Erdafitinib (Balversa), an FGFR inhibitor, is available in the third-line setting for patients harboringFGFR3orFGFR4alterations. This agent led to an objective response in 40% of patients with 3% complete responses (CRs) and 37% partial responses (PRs). Additionally, 39% of patients achieved stable disease, and 18% had progressive disease. The median time to response was 1.4 months, and the median duration of time to first response was 5.6 months (95% CI, 4.2-7.2).20
In terms of responses per independent radiologic assessment, 34 patients had an objective response, including 3 CRs and 31 PRs. Investigators noted responses in 5 of 12 patients who previously did not receive chemotherapy (42%), 35 of 87 patients who progressed or relapsed after prior chemotherapy (40%), and 13 of 22 who received prior immunotherapy (59%).20
Most patients who received 8 mg QD of this agent had tumor shrinkage. Seventy-five out of 99 patients had reduction in the sum of target lesion diameters (76%). In terms of toxicities, the most common AEs included hyperphosphatemia (73%), nail events (52%), non-CSR ocular events (52%), and skin events (49%). The most common grade 3 or greater AE was nail events in 14 of the 99 patients (14%).20
Treatment-related AEs (TRAEs) included hyperphosphatemia (73%), stomatitis (55%), dry mouth (43%), diarrhea (37%), dysgeusia (35%), dry skin (32%), alopecia (27%), decreased appetite (25%), hand-foot syndrome (22%), and fatigue (21%). The most common grade 3 or greater TRAEs included stomatitis (9%), hand-foot syndrome (5%), diarrhea (4%) hyperphosphatemia (2%), and fatigue (2%).20
Enfortumab vedotin (EV), an antibody drug conjugate, is also FDA-approved in the post-platinum and/or -immune checkpoint inhibitor setting. In the EV-201 study 44% of the 125 metastatic urothelial cancer patients had objective partial response by RECIST criteria with median duration of response 7.6 months. Preliminary evidence suggests high response rates when EV is combined with pembrolizumab.21
In the EV-302 trial, enfortumab vedotin will be evaluated as first-line treatment of urothelial cancer (NCT04223856). In arms A and C patients will receive enfortumab vedotin on days 1 and 8 with pembrolizumab on day 1. In arm C, patients will also receive cisplatin/carboplatin on day 1. In arm B, patients will receive gemcitabine on days 1 and 8 plus cisplatin/carboplatin on day 1.

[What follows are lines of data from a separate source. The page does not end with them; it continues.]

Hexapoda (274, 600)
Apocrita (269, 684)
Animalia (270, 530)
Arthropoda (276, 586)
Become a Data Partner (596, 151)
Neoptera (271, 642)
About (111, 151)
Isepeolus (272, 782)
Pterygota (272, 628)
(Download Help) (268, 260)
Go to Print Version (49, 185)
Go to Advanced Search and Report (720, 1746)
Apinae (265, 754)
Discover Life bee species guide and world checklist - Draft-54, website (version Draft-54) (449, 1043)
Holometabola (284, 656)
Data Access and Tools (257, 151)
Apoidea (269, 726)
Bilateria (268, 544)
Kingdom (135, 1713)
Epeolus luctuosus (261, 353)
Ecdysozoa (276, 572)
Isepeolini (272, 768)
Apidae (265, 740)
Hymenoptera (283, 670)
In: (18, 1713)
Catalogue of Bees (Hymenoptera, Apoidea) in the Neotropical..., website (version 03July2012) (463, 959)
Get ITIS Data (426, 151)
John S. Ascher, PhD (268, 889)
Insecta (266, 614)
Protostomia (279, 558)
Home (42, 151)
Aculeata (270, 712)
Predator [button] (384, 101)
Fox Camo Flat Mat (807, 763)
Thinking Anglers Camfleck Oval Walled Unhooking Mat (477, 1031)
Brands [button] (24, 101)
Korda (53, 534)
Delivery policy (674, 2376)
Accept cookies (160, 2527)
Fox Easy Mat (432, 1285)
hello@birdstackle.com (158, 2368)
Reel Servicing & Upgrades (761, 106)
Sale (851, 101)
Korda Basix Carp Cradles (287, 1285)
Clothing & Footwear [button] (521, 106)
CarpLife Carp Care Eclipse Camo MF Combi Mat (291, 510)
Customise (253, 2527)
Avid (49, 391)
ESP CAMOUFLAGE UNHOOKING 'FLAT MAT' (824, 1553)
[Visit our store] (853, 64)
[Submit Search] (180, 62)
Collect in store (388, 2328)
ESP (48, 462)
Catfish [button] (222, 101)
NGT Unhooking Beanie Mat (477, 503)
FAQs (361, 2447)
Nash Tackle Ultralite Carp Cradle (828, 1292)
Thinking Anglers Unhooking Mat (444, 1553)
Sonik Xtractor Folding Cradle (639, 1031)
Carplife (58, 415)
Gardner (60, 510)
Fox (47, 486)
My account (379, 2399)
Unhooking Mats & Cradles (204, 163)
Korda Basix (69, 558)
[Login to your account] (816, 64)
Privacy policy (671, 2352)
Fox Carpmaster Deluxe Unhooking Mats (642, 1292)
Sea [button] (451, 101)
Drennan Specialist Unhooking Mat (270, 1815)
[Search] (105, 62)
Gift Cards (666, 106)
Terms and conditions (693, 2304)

In this clinical trial, patients are stratified by cisplatin eligibility, liver metastases, and PD-L1 expression. Scans occur every 9 weeks from the start of randomization for 18 months, then every 12 weeks thereafter. Investigators will evaluate survival, subsequent anticancer therapy, and patient-reported outcomes.
City of Hope, where Dorff practices, among other sites in the US is currently enrolling for a number of different clinical trials for the treatment of patients with urothelial cancer, as well as mCRPC and mHSPC. These trials are evaluating new and novel therapeutic options to improve survival in patients with these diseases.